メローネはなおも笑って、紐状の美女に口付ける。爬虫類を別段可愛いと思うこともなく、むしろ気味が悪いと思うイルーゾォにはまったく信じられない光景だった。

「そんなに蛇が嫌いなのか?」
「好きなほうが信じられねえ」
「…やれやれだ、おいでベアトリーチェ」

尻尾を引っ張り、簡単に引っ込ませて再度腕に巻き付ける。
イルーゾォは蛇の乗っていた膝に何となく触る気がせず、ソファに放られていたクッションで軽くズボンを擦った。

「…おい、知ってるかメローネ。蛇の種類の中には、共食いする奴もいるんだってよ」
「こいつがそうだぜ」
「ああ!?」

なんの感銘も受けなかったかのようにあっさりと告げられ、イルーゾォの方が逆に驚いた。
逆に「良く知ってたな」「キングスネークはちょっとした毒蛇でも喰っちゃうんだぜ」とはしゃぎ出される始末だ。

「いいじゃあねーの。俺のベイビィだって親殺しだし。タフでなければ生き残れないぜ」

聖母のように穏やかな笑みで、うっとりとメローネは再度蛇に口付ける。
発動まではいいとして、発生させるには余計な犠牲を伴う能力を彼は有効に利用する。
むしろ役に立つような優秀な素材に組み換えてやっているのだ、と同種殺しになんのタブーも感じないその笑顔に、イルーゾォは(やっぱりこいつとは生まれた星違うわ)とため息をついた。

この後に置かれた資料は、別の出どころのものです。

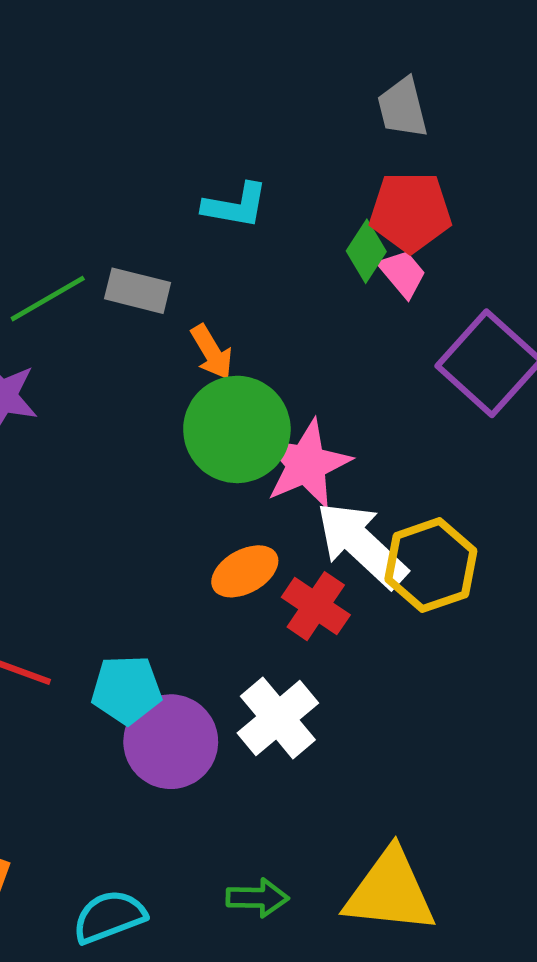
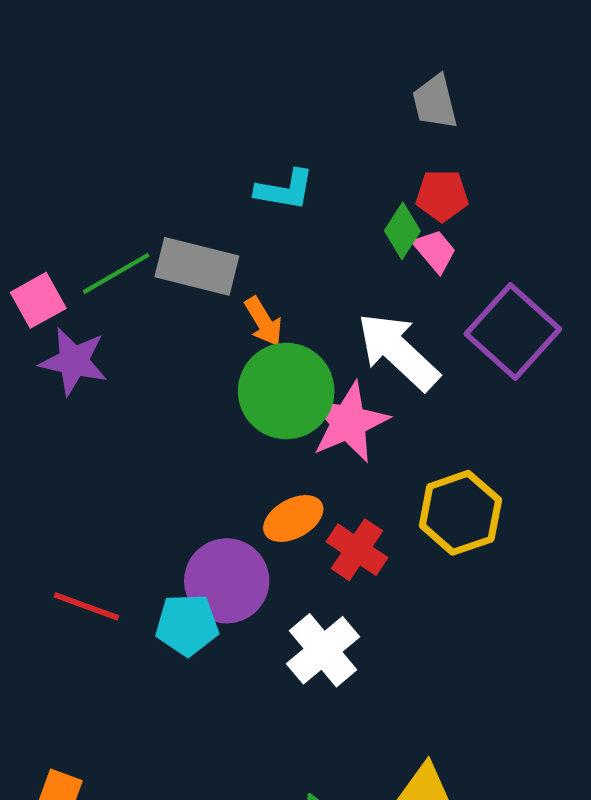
red pentagon: (410, 212) -> (442, 195), size x0.7
gray rectangle: (138, 291) -> (197, 266), size x1.4
white arrow: (361, 545) -> (398, 351), moved
purple circle: (171, 742) -> (227, 581), moved

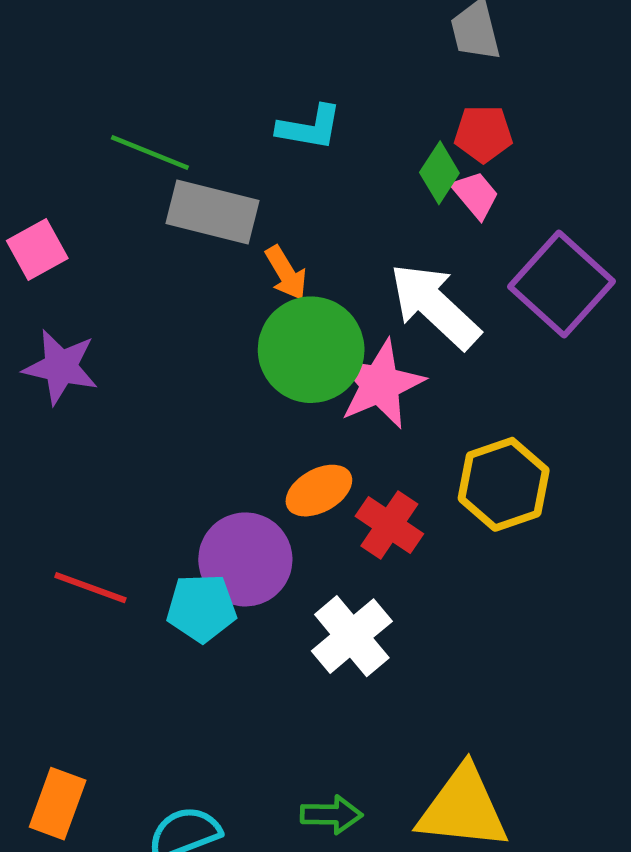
green line: (116, 273) -> (150, 152), moved, turned 52
purple star: (74, 361) -> (61, 367), moved

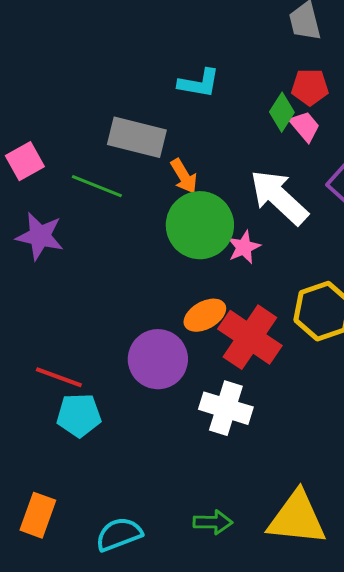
green line: (150, 152) -> (97, 186), moved
pink star: (380, 384) -> (244, 247), size x0.6
red cross: (389, 525) -> (250, 337), size x1.5
cyan pentagon: (202, 608) -> (79, 415), moved
white cross: (352, 636) -> (226, 408), turned -33

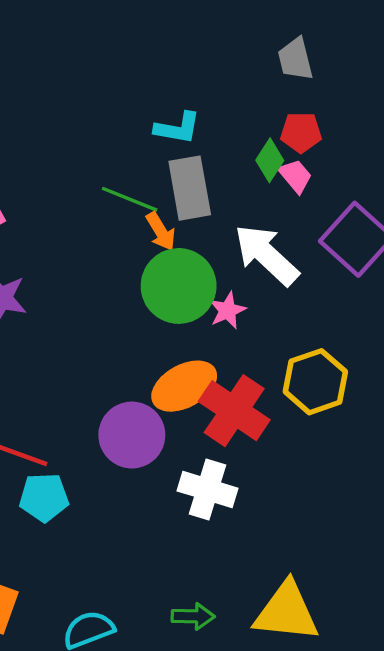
gray rectangle: (137, 137) -> (190, 188), moved, turned 66
green line: (97, 186) -> (130, 199), moved
orange ellipse: (205, 315) -> (184, 386), size x1.4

うっかりリヴィングに下りてしまった自分を呪った。カプチーノが空になっても、こいつといるだけで一時間は話し相手として捕まるのだ。

「マリアの操作手、お前にそっくりだよ、その蛇」

失礼な感想を率直に告げると、左手を引かれ噛み付かれる。
痛みに眉を寄せると、メローネが大声で笑った。




なにかを減らさないと産み落とせないメローネと壊しも減らしもしない能力のイルーゾォ。
暗殺向きでいいなァア〜〜そーいうのいらないで始末できんのラクだしなぁ〜とか思いつつも、過程を楽しんでいるといい。

<MOUSOU>

自己愛性人格障害の気
自分が男だという事=生命を産み出すのは自分ではない
「ちょっと要素が入っただけで分裂出来るってすげえ」
(生き物を作り上げられるという視点では女のほうがより神に近いのではないか)
→それを操作する事で自分は神になる
→「マリアの操作手」

生物学に長けていて、遺伝子組み換え大好き。
「人を造り上げてみたい」と禁忌に踏み込んだ過去があってもいい。